2. Gather Information
Information gathering is the second good practice to consider during the pre-sale. For example, the integrator must avoid the mistake of assuming that once he knows the conditions of a classroom, all the other classrooms on the campus are just the same.
This is best be done in person, visiting the site to take the possibility of capturing all the information. Have it written down, with images and in a well-designed form that includes particular elements of each space, from the geographic location to the dimensions, available technology, pipelines for cabling, USB protocol used, Ethernet, and electrical outlets, among other aspects.
A thorough information collection will help prepare a reasonable budget and evaluate the possibility of reusing, refurbishing, or adapting present equipment; not all installations require absolutely every piece of gear to be brand new.
Sometimes, when participating in competitive bidding, it is impossible to personally visit the school's facilities, so it is essential to request all the blueprints and inventory lists available and a liability release letter if the information received does not match reality.
3. AV Resources are Important
The third aspect of the pre-sale process is to consider the importance of AV resources. Felipe Hoyuela recommends defining the audio needs (loudspeakers, microphones, processing, acoustic materials) before anything else, "if a hybrid classroom doesn't have clear, intelligible audio and the right coverage, then the learning process simply isn't possible," he states.
The expert points out that, once the audio solution is integrated, the video offers a more significant margin for maneuver since not all spaces require 4K UHD cameras or displays, so a standard quality could satisfy the needs and optimize the budget.

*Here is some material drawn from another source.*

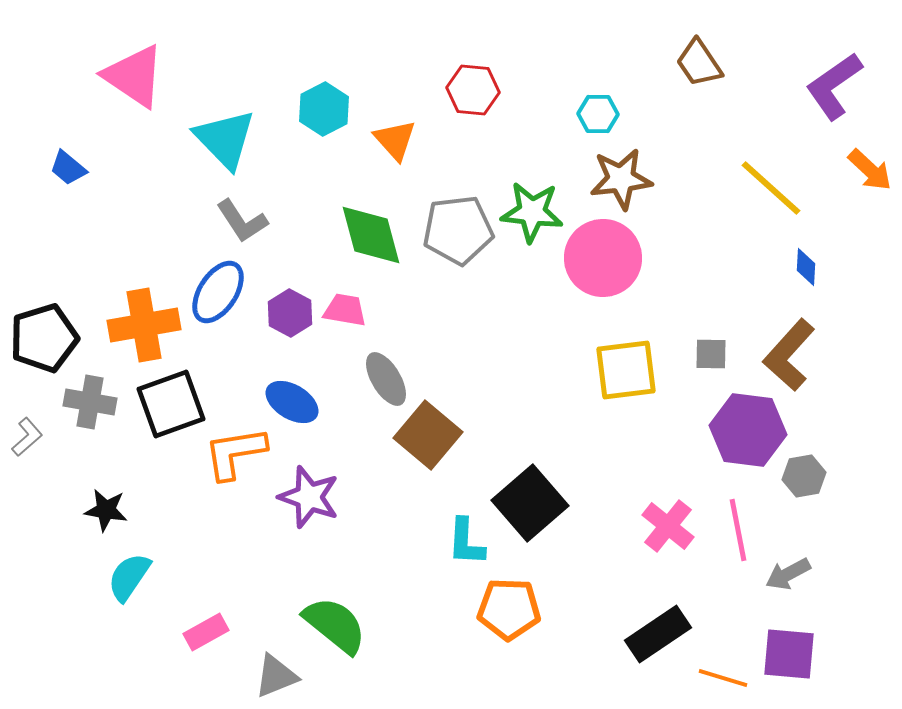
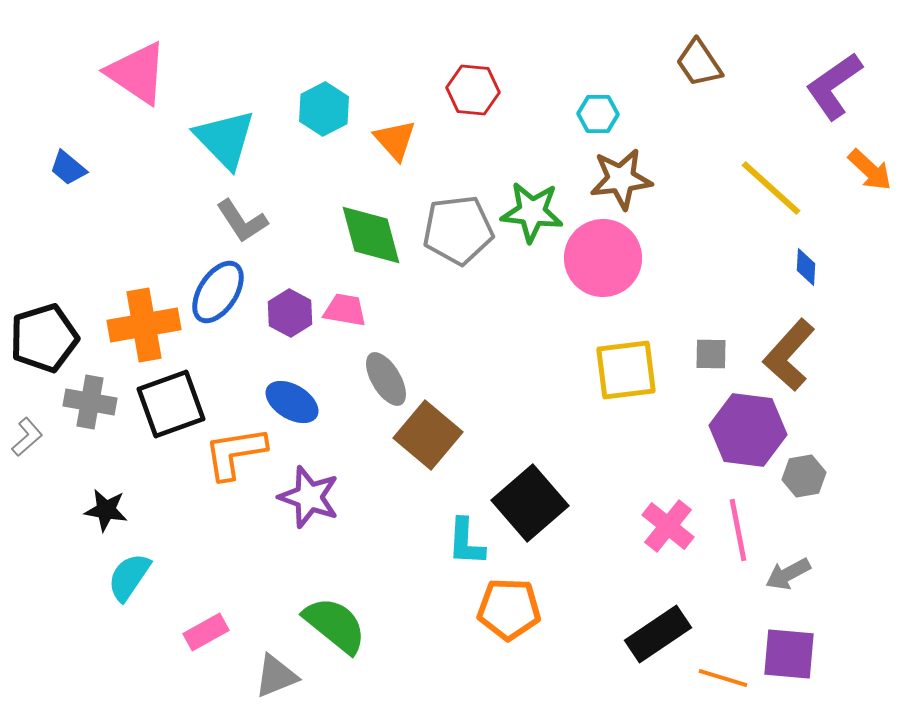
pink triangle at (134, 76): moved 3 px right, 3 px up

Hoyuela suggests paying close attention to the election, dimensions, and position of the projection screens and the video projectors. A faulty installation will negatively impact the work, and any change will require additional costs and others many other resources.
4. Understand Where and How Classes are Held
Understanding how classes are delivered in each classroom or auditorium is the fourth aspect of an excellent pre-sale process. Ricardo Campos highlights the importance of visiting each space dedicated to learning to understand the teaching style, the lessons' duration, the AV devices used to share content (video, audio, presentations), and grasp the importance of using the blackboard.
All of this information will be very valuable to define the AV solutions for each space. For example, a Mathematics classroom, in which the blackboard has a leading role, requires a system to digitize the content that the teacher shares on the blackboard. On the other hand, an auditorium, more focused on the speaker's presentation, will need flat screens, projectors, cameras, automation systems, and AV control to retain a larger audience's attention.
5. Consider Scalability
The integrator should provide an overview of the time frame for the technology change from a project. If the system's administration can be automated as part of a future stage or if it is possible to monitor its process remotely through the web.
With this information, the client gets a more favorable position, as they will have greater certainty of the project and more arguments to decide on their investment. But it also opens the door for more business opportunities for the integrator. For example, if the system is automated and operates over a network, the integrator will have the chance of offering software update services, remote system management, or preventive maintenance.
Finally, our friends invite you to make a recount of the most common mistakes made during the pre-sale process. Each integrator knows where they've failed before, so it would be fundamental that the information gathering document includes the questions or requests for the necessary data to not fall back into expensive mistakes.